Notably, calculations using ADR remain the same regardless of the property’s size and number of rooms.
How to Improve Your RevPAR: 6 Tips
Increasing RevPAR is highly beneficial, as getting more per available room can significantly boost the bottom line. The metric should naturally increase during busy times, such as holiday weekends, peak season, and during major events. In addition to these, managers can take an active role in improving RevPAR by:
1. Dynamic Pricing: Implement pricing strategies that adapt to demand fluctuations. Raise rates during busy seasons to take advantage of the demand, and lower during slow times to increase occupancy rates.
2. Complimentary Services: Free perks, such as included breakfast, an airport shuttle, and complimentary business printing, can increase the value of a stay and thus, how much guests are willing to pay for a room.

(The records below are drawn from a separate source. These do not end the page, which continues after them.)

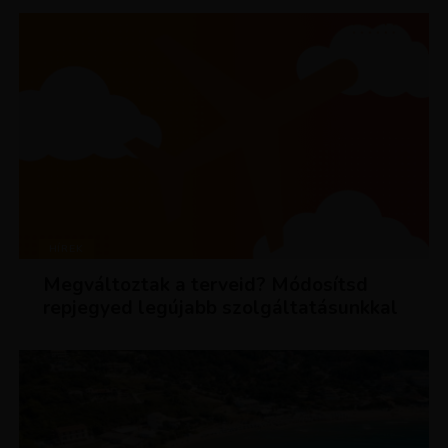
HÍREK
Megváltoztak a terveid? Módosítsd
repjegyed legújabb szolgáltatásunkkal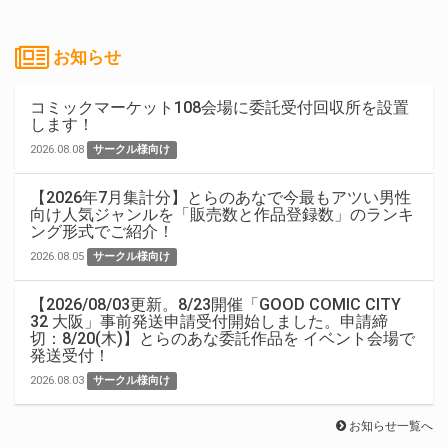
お知らせ
コミックマーケット108会場に委託受付回収所を設置
します！
2026.08.08
サークル様向け
【2026年7月集計分】とらのあなで今最もアツい男性
向け人気ジャンルを「販売数と作品登録数」のランキ
ング形式でご紹介！
2026.08.05
サークル様向け
【2026/08/03更新。8/23開催「GOOD COMIC CITY
32 大阪」事前発送申請受付開始しました。申請締
切：8/20(木)】とらのあな委託作品を イベント会場で
発送受付！
2026.08.03
サークル様向け
お知らせ一覧へ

3. Other Amenities: Amenities such as a business center, pool, and exercise room also increase the value that a hotel provides and how much guests will pay.
4. Remodel: Outdated hotels can likely increase their rates after completing a refresh.

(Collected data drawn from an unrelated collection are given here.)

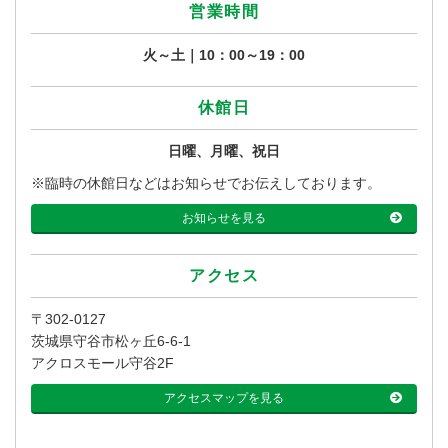
営業時間
火～土｜10：00～19：00
休館日
日曜、月曜、祝日
※臨時の休館日などはお知らせでお伝えしております。
お知らせを見る
アクセス
〒302-0127
茨城県守谷市松ヶ丘6-6-1
アクロスモール守谷2F
アクセスマップを見る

5. Direct Booking: Direct booking usually provides the highest revenue, even if guests pay the same rate. All hotels should encourage guests to reserve rooms directly with the hotel.
6. Customer Loyalty Programs: Initiate programs that encourage repeat bookings, which can help boost occupancy rates.
RevPAR vs Other Hotel Metrics to Consider
RevPAR is one of several metrics that hotel investors should be familiar with. Some others are:
- ADR (Average Daily Rate): Represents the average rental income per paid occupied room. Used in the RevPAR calculation.
- RGI (Revenue Generation Index): A relative measure of your hotel’s revenue-generating capabilities compared to its competitors.
- GOPPAR (Gross Operating Profit Per Available Room): Shows profits after operating expenses are subtracted from revenues, providing a per-room profit.
Each of these metrics provides different insights into hotel operations, and their importance varies depending on specific business objectives and operational contexts.
RevPAR is a vital calculation for hoteliers balancing occupancy and room rates. By understanding and effectively utilizing the RevPAR formula, you’ll be better able to evaluate room pricing, property trends, and competitiveness.